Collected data
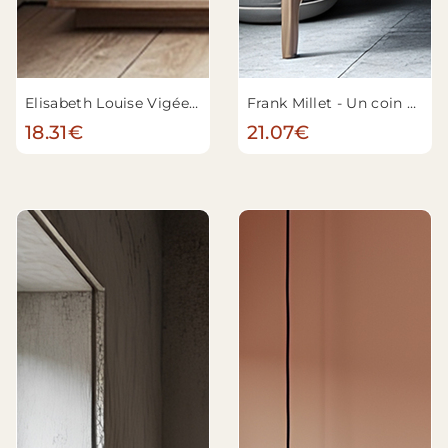
Elisabeth Louise Vigée Le Brun - Julie Le Brun (1780-1819) se regardant dans un miroir
Frank Millet - Un coin cosy
18.31€
21.07€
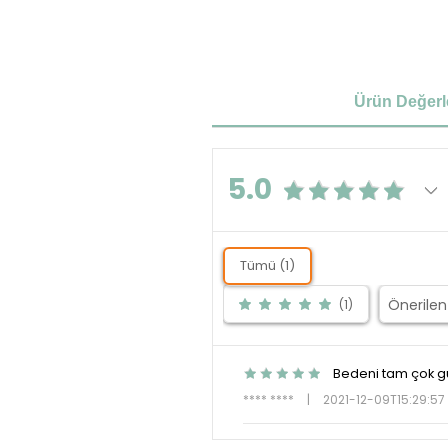
Ürün Değerl
5.0
Tümü (1)
(1)
Bedeni tam çok g
**** ****
|
2021-12-09T15:29:5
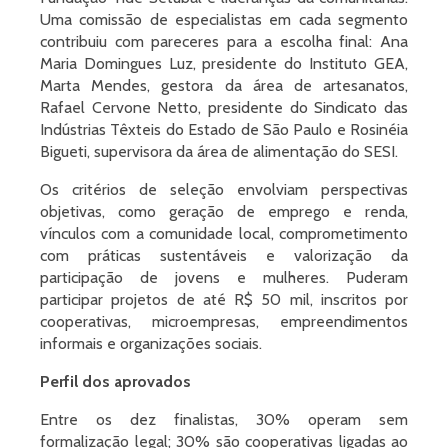
Uma comissão de especialistas em cada segmento
contribuiu com pareceres para a escolha final: Ana
Maria Domingues Luz, presidente do Instituto GEA,
Marta Mendes, gestora da área de artesanatos,
Rafael Cervone Netto, presidente do Sindicato das
Indústrias Têxteis do Estado de São Paulo e Rosinéia
Bigueti, supervisora da área de alimentação do SESI.
Os critérios de seleção envolviam perspectivas
objetivas, como geração de emprego e renda,
vínculos com a comunidade local, comprometimento
com práticas sustentáveis e valorização da
participação de jovens e mulheres. Puderam
participar projetos de até R$ 50 mil, inscritos por
cooperativas, microempresas, empreendimentos
informais e organizações sociais.
Perfil dos aprovados
Entre os dez finalistas, 30% operam sem
formalização legal; 30% são cooperativas ligadas ao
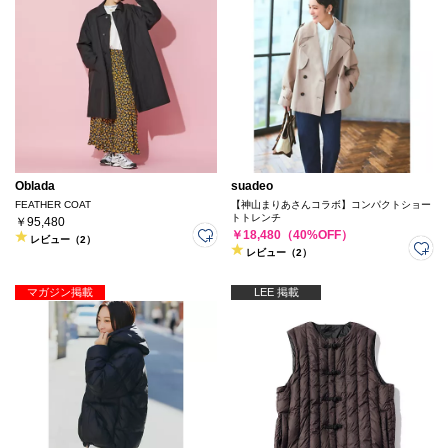
Oblada
suadeo
FEATHER COAT
【神山まりあさんコラボ】コンパクトショー
トトレンチ
￥95,480
￥18,480（40%OFF）
レビュー（2）
レビュー（2）
マガジン掲載
LEE 掲載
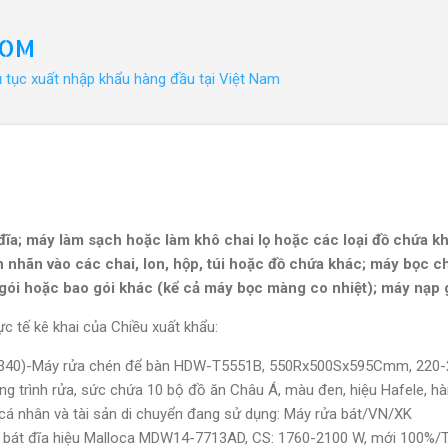
Chuyển đến nội dung chính
COM
ủ tục xuất nhập khẩu hàng đầu tại Việt Nam
ĩa; máy làm sạch hoặc làm khô chai lọ hoặc các loại đồ chứa kh
 nhãn vào các chai, lon, hộp, túi hoặc đồ chứa khác; máy bọc cha
gói hoặc bao gói khác (kể cả máy bọc màng co nhiệt); máy nạp
c tế kê khai của Chiều xuất khẩu:
1.340)-Máy rửa chén để bàn HDW-T5551B, 550Rx500Sx595Cmm, 220-
ơng trình rửa, sức chứa 10 bộ đồ ăn Châu Á, màu đen, hiệu Hafele,
cá nhân và tài sản di chuyển đang sử dụng: Máy rửa bát/VN/XK
 bát đĩa hiệu Malloca MDW14-7713AD, CS: 1760-2100 W, mới 100%/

▶ [Activity]
Reproduce every line in the data that has the word "hiệu" in it.

▶ [Exercise answer]
ơng trình rửa, sức chứa 10 bộ đồ ăn Châu Á, màu đen, hiệu Hafele,
 bát đĩa hiệu Malloca MDW14-7713AD, CS: 1760-2100 W, mới 100%/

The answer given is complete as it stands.